Most open adoption placements today occur after a baby’s birth directly at the hospital.
However, the final decision will be up to you.
If you have doubts about whether you want to go through with your adoption plan or want to spend more time with your baby, you have the right to bring your baby home and begin parenting or to place him in foster care while you re-consider your decision.
Carrying a baby for nine months and then placing him into another person’s arms is probably the hardest thing that a woman can do.
So it’s important to bring a family member or friend to the hospital with you so that you don’t go home alone.
Many birthmothers say the first days after the placement are the hardest. It’s a time when you will struggle with your decision.
Prior to your child’s, adoption is a plan, an idea, something abstract. But afterwards, it becomes real.
Depending on where you live, you will have a grace period in which you can change your mind and keep your child.
Although some people think they can move on with their lives as if nothing happened, that’s a myth.
Placing a baby for adoption involves loss, and it’s important that you grieve that loss in ways that work for you.

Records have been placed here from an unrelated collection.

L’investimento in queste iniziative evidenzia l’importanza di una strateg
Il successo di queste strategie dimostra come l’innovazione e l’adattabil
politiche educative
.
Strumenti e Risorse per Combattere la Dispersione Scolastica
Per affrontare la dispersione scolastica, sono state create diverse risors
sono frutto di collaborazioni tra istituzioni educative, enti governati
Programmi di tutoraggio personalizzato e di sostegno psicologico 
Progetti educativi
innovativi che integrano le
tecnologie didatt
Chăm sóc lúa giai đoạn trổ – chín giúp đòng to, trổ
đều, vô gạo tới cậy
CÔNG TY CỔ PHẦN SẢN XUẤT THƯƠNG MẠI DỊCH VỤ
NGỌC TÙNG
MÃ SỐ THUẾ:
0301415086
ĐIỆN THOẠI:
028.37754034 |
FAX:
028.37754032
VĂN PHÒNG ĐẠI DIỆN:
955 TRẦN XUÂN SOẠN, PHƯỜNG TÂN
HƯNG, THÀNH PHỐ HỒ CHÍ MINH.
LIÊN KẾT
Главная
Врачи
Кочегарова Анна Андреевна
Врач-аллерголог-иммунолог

Some birthmothers recommend writing their child a letter that explains their decision. Others say keeping a keepsake — your baby’s blanket or an article of clothing — is useful.
Although the pain will never go away, many birthmothers says it gets easier with time.

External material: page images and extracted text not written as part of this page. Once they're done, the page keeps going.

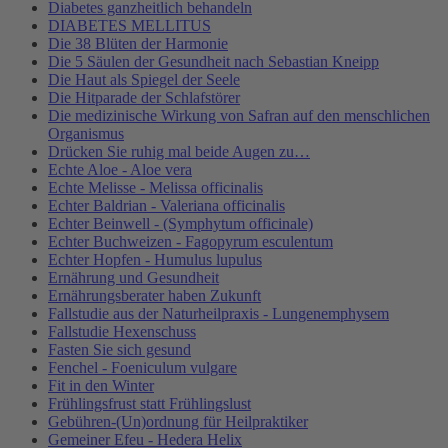
Diabetes ganzheitlich behandeln
DIABETES MELLITUS
Die 38 Blüten der Harmonie
Die 5 Säulen der Gesundheit nach Sebastian Kneipp
Die Haut als Spiegel der Seele
Die Hitparade der Schlafstörer
Die medizinische Wirkung von Safran auf den menschlichen
Organismus
Drücken Sie ruhig mal beide Augen zu…
Echte Aloe - Aloe vera
Echte Melisse - Melissa officinalis
Echter Baldrian - Valeriana officinalis
Echter Beinwell - (Symphytum officinale)
Echter Buchweizen - Fagopyrum esculentum
Echter Hopfen - Humulus lupulus
Ernährung und Gesundheit
Ernährungsberater haben Zukunft
Fallstudie aus der Naturheilpraxis - Lungenemphysem
Fallstudie Hexenschuss
Fasten Sie sich gesund
Fenchel - Foeniculum vulgare
Fit in den Winter
Frühlingsfrust statt Frühlingslust
Gebühren-(Un)ordnung für Heilpraktiker
Gemeiner Efeu - Hedera Helix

Prior to your baby’s birth, make arrangements to get post-placement counselling, even if you don’t think you need it.
You never know how you’re going to feel after the placement occurs.
Another thing that can ease the pain is creating a post-adoption plan regarding contact with the adoptive parents and your baby.
How will you keep in touch? Through what means? How often? Who will contact who? These are all questions you’ll need to consider before the placement.
Like any relationship, it will take time and work. And it will change and evolve as your lives change and evolve.
No matter how comfortable you feel with your decision or how close you are to the adoptive parents, this will be a difficult time for you. So it’s important to create a framework that you and they can build on in order to get through the rough spots and get your relationship off to a good start.